Celui-ci exprime à la fois respect, humilité, confiance, remerciement et se veut avant tout signe de Paix. Face à l’instructeur, il est signe d’humilité, signe de confiance par le geste d’exposer sa nuque, et également manifestation de reconnaissance pour l’intérêt qui nous est accordé. Face à l’autre étudiant, il est signe de reconnaissance de celui-ci en tant que partenaire, allié participant à une quête d’évolution personnelle réciproque, comme un autre soi-même uni dans la même recherche de progression.

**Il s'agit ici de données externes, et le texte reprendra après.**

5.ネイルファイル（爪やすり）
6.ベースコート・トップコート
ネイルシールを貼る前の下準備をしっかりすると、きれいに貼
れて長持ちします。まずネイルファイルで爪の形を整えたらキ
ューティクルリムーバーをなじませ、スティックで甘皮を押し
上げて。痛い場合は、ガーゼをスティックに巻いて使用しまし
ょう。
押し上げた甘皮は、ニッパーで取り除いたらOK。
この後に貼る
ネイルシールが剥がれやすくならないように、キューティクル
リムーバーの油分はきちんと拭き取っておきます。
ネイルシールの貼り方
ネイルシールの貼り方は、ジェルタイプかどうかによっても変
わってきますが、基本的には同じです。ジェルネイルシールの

Face au kamon de l’école Taikikan, il est signe de respect pour les symboles ou idées-forces représentées simplement ou suggérées, et qui seront autant de sujets de recherche à un moment ou à un autre de la progression de l’étudiant :
Le salut s’effectue debout (RITZU REI) ou agenouillé (ZA REI). On s’agenouille en commençant par le côté gauche, puis le droit, orteils en appui puis étendus, on s’assied sur les talons sans que les orteils ne se chevauchent, les poings fermé pouces étendus (aspect martial et aspect santé).
On s’incline en posant les deux mains au sol en triangle, en même temps (signe de confiance), en présentant sa nuque, puis l’on se redresse en repositionnant ses mains sur ses genoux avec un geste circulaire. Le rituel peut différer si l’on tient à exprimer la méfiance (pose des mains successive et suivi du regard). On se relève avec le pied droit.

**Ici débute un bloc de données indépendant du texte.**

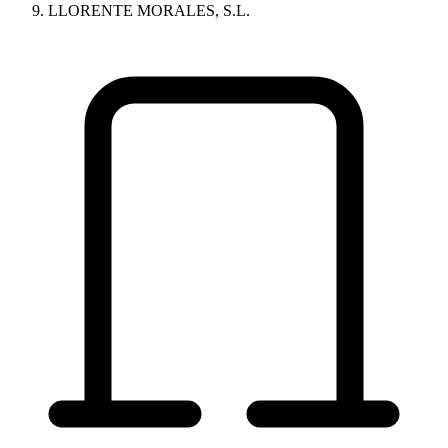
LLORENTE MORALES, S.L.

En début et en fin de cours, le cérémonial distingue les temps et commandements suivants :
– SEIZA (s’asseoir)
– SHOMEN NI REI (salut au KAMIZA)
– SENSEI NI REI (salut au professeur)
– OTAGAI NI REI (salut des élèves entre-eux)
– MOKUZO, YAME (ajuster sa respiration, sa posture, vider son esprit) facultatif
– KIRITSU (se lever)
– REI (salut final)

LA GARDE

Tout d’abord, la garde (GAMAE) désigne un état d’esprit, la vigilance sans objet ou ZANSHIN, une attention simple portée à son environnement quotidien qui doit être cultivée, afin de pouvoir capter le moindre signe de danger ou plus généralement la moindre opportunité : bref ce dont est capable n’importe quel animal sauvage.

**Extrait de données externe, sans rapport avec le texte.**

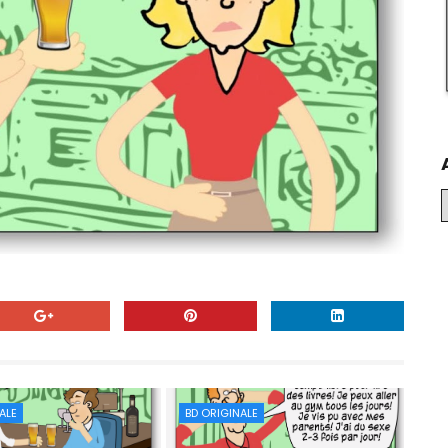
ALE
BD ORIGINALE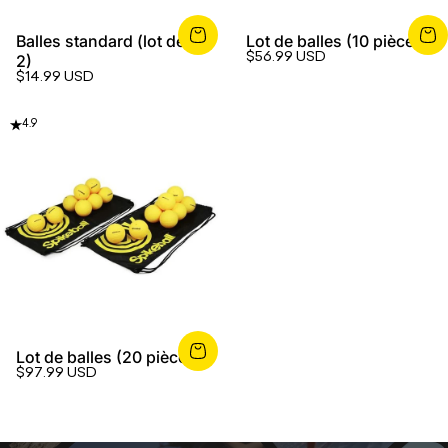
Balles standard (lot de
Lot de balles (10 pièces)
$56.99 USD
2)
$14.99 USD
4.9
Lot de balles (20 pièces)
$97.99 USD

Puis, en cas de danger immédiat, elle se traduit physiquement par une position ramassée type FUDO DACHI, orientée de ¾, avec 50% du poids de corps sur chaque jambe.
La main avant est ouverte, également signe de paix à proposer en priorité, prête à parer, en limite de zone de sécurité ou distance sociale, tandis que la main arrière est fermée, prête à frapper, sans tension, ni crispation. L’attention est ainsi attirée sur le fait que les deux mains peuvent agir de manières différentes, à des moments différents.
La GAMAE doit permettre une bonne vision périphérique et une grande mobilité pour favoriser l’adaptation rapide à un environnement particulier. A cette fin, le talon du pied arrière reste légèrement décollé du sol, favorisant les mouvements de pivot et la propulsion vers l’avant.
La garde traduit un état d’esprit et une maîtrise technique qui sont autant de signaux perçus et traduits par l’opposant (volonté, crainte, offensivité, passivité, provocation, expérience, lacunes), elle est le principal outil de communication entre les combattants, mettant en jeu simultanément les notions d’évaluation de la distance (MAAI), du travail de la cadence (HYOSHI) et de la prise d’initiative (SEN), ainsi que la projection de la volonté offensive (KISEME).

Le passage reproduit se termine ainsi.